(A Quiet Place, EUA, 2018) Direção: John Krasinski.
Com Emily Blunt, John Krasinski, Noah Jupe e Millicent Simmonds.
Por João
Paulo Barreto
Há na direção de John Krasinski para Um Lugar Silencioso algo perceptível desde os primeiros momentos do
filme até o seu clímax eletrizante. O que percebemos no olhar do diretor é uma
leveza na construção de sua trama. Mesmo produzida por Michael Bay, a obra não
possui sequer um traço da mão pesada e da megalomania do diretor de Transformers na intenção de impressionar
o espectador no que tange aos aspectos visuais e/ou sonoros. Não há uma
montagem com cortes rápidos ou sustos fáceis, tão comum na leva recente de
filmes de suspense e terror, por exemplo. Aqui, apesar de ter o som como
principal instrumento narrativo, o que Krasinski busca não é manipular o
espectador com barulho repentino no intuito de ampliar impacto, para usar uma
expressão mais de acordo com o que Michael Bay faria.
O que o diretor de Um
Lugar Silencioso encontra em seu filme é um modo de nos convidar para
aquele universo de dor, conhecendo a fundo aquela família despedaçada pela
perda e pela necessidade de seguir adiante. E ao conseguir tal proeza em exatos
90 minutos, ok, isso denota uma muito bem vinda ausência de ego inflado, comum
em diretores habituados a inchar seus filmes quando os mesmos não possuem muito
a dizer e quando qualquer mensagem poderia ser transmitida em uma hora e meia,
no máximo. A moldura do terror, aqui, serve justamente como isso.

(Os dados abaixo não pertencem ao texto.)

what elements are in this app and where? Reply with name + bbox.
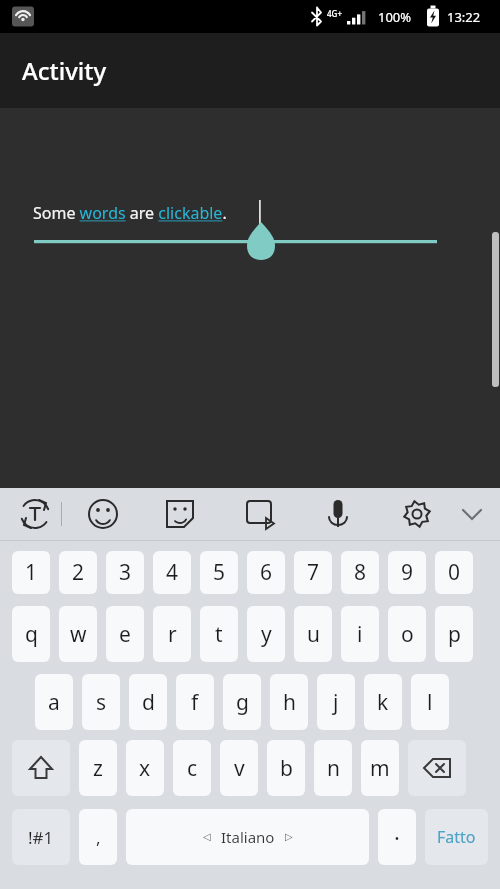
button[interactable]: v	[220, 740, 258, 796]
staticText: 4	[166, 558, 179, 587]
button[interactable]: q	[12, 606, 50, 662]
button[interactable]: l	[411, 674, 449, 730]
staticText: o	[401, 620, 414, 649]
button[interactable]: ·	[378, 809, 416, 865]
staticText: n	[327, 754, 340, 783]
staticText: ▷	[285, 831, 293, 843]
staticText: z	[93, 754, 103, 783]
staticText: v	[234, 754, 245, 783]
button[interactable]: 4	[153, 551, 191, 594]
button[interactable]: g	[223, 674, 261, 730]
button[interactable]: t	[200, 606, 238, 662]
button[interactable]: GIF	[238, 492, 282, 536]
button[interactable]: 7	[294, 551, 332, 594]
button[interactable]: 0	[435, 551, 473, 594]
staticText: 7	[307, 558, 320, 587]
button[interactable]: d	[129, 674, 167, 730]
staticText: e	[119, 620, 131, 649]
staticText: 9	[401, 558, 414, 587]
staticText: y	[261, 620, 272, 649]
staticText: j	[333, 688, 339, 717]
staticText: i	[357, 620, 363, 649]
staticText: 8	[354, 558, 367, 587]
button[interactable]: h	[270, 674, 308, 730]
button[interactable]: !#1	[12, 809, 70, 865]
button[interactable]: 1	[12, 551, 50, 594]
button[interactable]: Voice input	[316, 492, 360, 536]
staticText: c	[187, 754, 198, 783]
staticText: g	[236, 688, 249, 717]
button[interactable]: u	[294, 606, 332, 662]
button[interactable]: y	[247, 606, 285, 662]
staticText: a	[48, 688, 60, 717]
button[interactable]: 5	[200, 551, 238, 594]
button[interactable]: n	[314, 740, 352, 796]
button[interactable]: Emoji	[81, 492, 125, 536]
button[interactable]: Fatto	[425, 809, 488, 865]
button[interactable]: ◁	[126, 809, 369, 865]
staticText: 100%	[378, 8, 412, 26]
staticText: x	[139, 754, 151, 783]
button[interactable]: 6	[247, 551, 285, 594]
staticText: k	[377, 688, 389, 717]
button[interactable]: ,	[79, 809, 117, 865]
button[interactable]: i	[341, 606, 379, 662]
staticText: 1	[25, 558, 38, 587]
staticText: ·	[394, 822, 400, 852]
button[interactable]: a	[35, 674, 73, 730]
button[interactable]: x	[126, 740, 164, 796]
button[interactable]: 9	[388, 551, 426, 594]
staticText: Some words are clickable.	[33, 202, 227, 224]
button[interactable]: Stickers	[158, 492, 202, 536]
staticText: 13:22	[447, 8, 481, 26]
staticText: Fatto	[437, 826, 476, 848]
button[interactable]: k	[364, 674, 402, 730]
button[interactable]: z	[79, 740, 117, 796]
button[interactable]: r	[153, 606, 191, 662]
button[interactable]: 8	[341, 551, 379, 594]
staticText: r	[168, 620, 177, 649]
button[interactable]: j	[317, 674, 355, 730]
button[interactable]: Text mode	[13, 492, 57, 536]
staticText: 4G+	[327, 8, 342, 19]
staticText: 6	[260, 558, 273, 587]
button[interactable]: Shift	[12, 740, 70, 796]
staticText: 5	[213, 558, 226, 587]
button[interactable]: Keyboard settings	[395, 492, 439, 536]
staticText: !#1	[28, 826, 54, 849]
staticText: Italiano	[221, 827, 275, 847]
staticText: 3	[119, 558, 132, 587]
staticText: p	[448, 620, 461, 649]
button[interactable]: Hide keyboard toolbar	[450, 492, 494, 536]
button[interactable]: 3	[106, 551, 144, 594]
staticText: 0	[448, 558, 461, 587]
staticText: b	[280, 754, 293, 783]
staticText: ◁	[203, 831, 211, 843]
staticText: l	[427, 688, 433, 717]
staticText: f	[191, 688, 199, 717]
staticText: 2	[72, 558, 85, 587]
button[interactable]: Some words are clickable.	[33, 202, 227, 224]
button[interactable]: c	[173, 740, 211, 796]
button[interactable]: 2	[59, 551, 97, 594]
staticText: u	[307, 620, 320, 649]
button[interactable]: o	[388, 606, 426, 662]
staticText: m	[370, 754, 390, 783]
staticText: t	[215, 620, 223, 649]
button[interactable]: Backspace	[408, 740, 466, 796]
button[interactable]: m	[361, 740, 399, 796]
staticText: Activity	[22, 54, 107, 87]
button[interactable]: e	[106, 606, 144, 662]
button[interactable]: s	[82, 674, 120, 730]
staticText: s	[96, 688, 107, 717]
button[interactable]: w	[59, 606, 97, 662]
button[interactable]: b	[267, 740, 305, 796]
button[interactable]: f	[176, 674, 214, 730]
staticText: d	[142, 688, 155, 717]
staticText: q	[25, 620, 38, 649]
staticText: ,	[96, 826, 101, 849]
staticText: h	[283, 688, 296, 717]
staticText: w	[70, 620, 87, 649]
button[interactable]: p	[435, 606, 473, 662]
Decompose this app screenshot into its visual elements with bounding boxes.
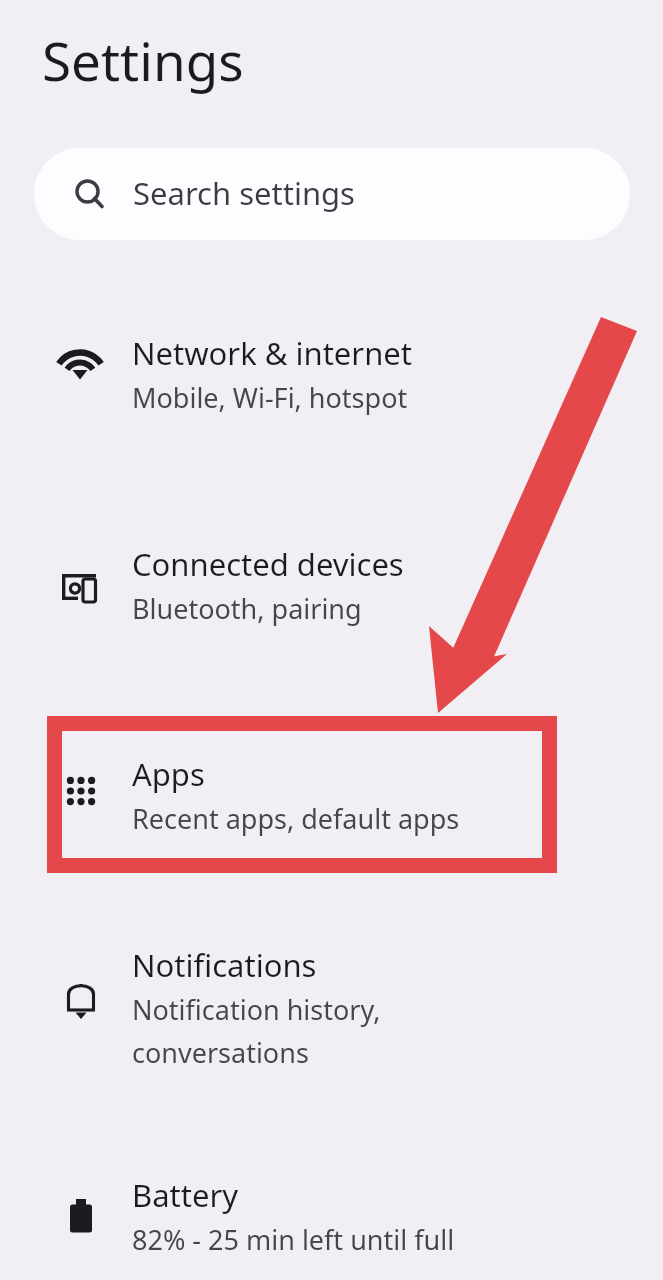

Algo que
circunda uma família cujo trauma e dor da perda ainda tão recente parece significar
apenas um prelúdio para o que ainda de pior está por vir.
Lee diante de uma tragédia anunciada |
Seguindo uma narrativa enxuta, mas repleta de simples elementos
ilustrativos que remetem a um futuro pós-apocalíptico, reconhecemos na tela
diversos artifícios criados pelos habitantes daquele mundo silencioso para se
esconder das cegas, porém aguçadas, criaturas assassinas que os perseguem.
Desde as trilhas de areia ou o fato de todos os personagens estarem sempre de
pés descalços, passando pelas marcas artificiais pintadas no chão da casa
sinalizando os locais seguros onde o piso não range, e até mesmo as luzes que
iluminam a noite do rancho onde vivem Lee (vivido pelo próprio diretor), Evelyn
(Blunt), e as crianças Marcus e a deficiente auditiva Regan (a pequena atriz, e
surda na vida real, Millicent Simmonds). Estes dois últimos, inclusive,
desenham uma sagaz homenagem do diretor à obra do escritor Stephen King, As Crianças do Milharal. Todos esses elementos visuais demonstram um
esmero brilhante que a produção possui nestas inserções sem a necessidade de
explicá-los ao espectador. Um palpável respeito à inteligência do público.
SOM COM SOBRIEDADE
Em um filme cuja trama gira em torno do som, Um Lugar Silencioso, claro, valoriza ao
máximo a sua diegese, sons que naturalmente são oriundos dos ambientes onde se
passa a sua história. Mesmo não sendo novidade para o cinema o uso sóbrio dessa
valorização dos efeitos sonoros (ou da ausência deles) no intuito de amplificar
a tensão para o espectador, aqui, tal artifício se torna crucial para
estabelecer o ambiente sufocante que a construção do roteiro elabora de modo
gradativo.
Logo, se temos no uso dos sussurros um modo de perceber a
cumplicidade daquela família, é no grito libertador que uma personagem solta
durante um momento de dor que a permite salvar a sua vida e a de seu bebê que
encontramos um extravasar não somente da tensão diante da sua fuga, mas,
também, da nossa perante aquele presenciar terrível. E quando encontramos uma
rima temática entre o mesmo ato de gritar visando uma entrega egoísta e suicida,
e a ação idêntica sendo cometida por razões bem mais nobres, bom, resta a
percepção de que estamos diante de uma obra singular.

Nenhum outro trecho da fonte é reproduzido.